Data excerpts:
==============================

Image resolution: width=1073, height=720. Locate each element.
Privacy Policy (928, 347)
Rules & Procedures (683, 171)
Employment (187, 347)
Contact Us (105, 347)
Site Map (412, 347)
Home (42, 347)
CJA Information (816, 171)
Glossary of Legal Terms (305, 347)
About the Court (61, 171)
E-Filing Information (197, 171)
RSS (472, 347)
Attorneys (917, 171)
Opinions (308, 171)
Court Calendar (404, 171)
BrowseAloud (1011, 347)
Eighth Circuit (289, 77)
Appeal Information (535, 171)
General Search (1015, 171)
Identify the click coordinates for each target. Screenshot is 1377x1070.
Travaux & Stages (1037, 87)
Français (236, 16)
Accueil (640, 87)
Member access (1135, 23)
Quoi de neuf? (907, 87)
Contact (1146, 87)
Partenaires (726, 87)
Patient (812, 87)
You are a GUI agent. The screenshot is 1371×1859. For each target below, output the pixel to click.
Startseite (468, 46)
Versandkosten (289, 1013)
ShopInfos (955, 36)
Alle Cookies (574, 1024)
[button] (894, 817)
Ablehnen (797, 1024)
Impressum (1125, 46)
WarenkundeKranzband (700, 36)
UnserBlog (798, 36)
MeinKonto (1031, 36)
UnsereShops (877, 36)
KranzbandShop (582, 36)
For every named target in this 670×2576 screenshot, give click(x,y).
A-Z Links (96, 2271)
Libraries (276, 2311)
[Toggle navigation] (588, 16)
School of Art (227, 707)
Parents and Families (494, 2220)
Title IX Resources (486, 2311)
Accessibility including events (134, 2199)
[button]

==============================

DESCRIPTION OF THE TASK: Restate the data word for word. Begin at its first line, end at the line that contains "Attorneys (917, 171)", and include both.

EXERCISE ANSWER:
Image resolution: width=1073, height=720. Locate each element.
Privacy Policy (928, 347)
Rules & Procedures (683, 171)
Employment (187, 347)
Contact Us (105, 347)
Site Map (412, 347)
Home (42, 347)
CJA Information (816, 171)
Glossary of Legal Terms (305, 347)
About the Court (61, 171)
E-Filing Information (197, 171)
RSS (472, 347)
Attorneys (917, 171)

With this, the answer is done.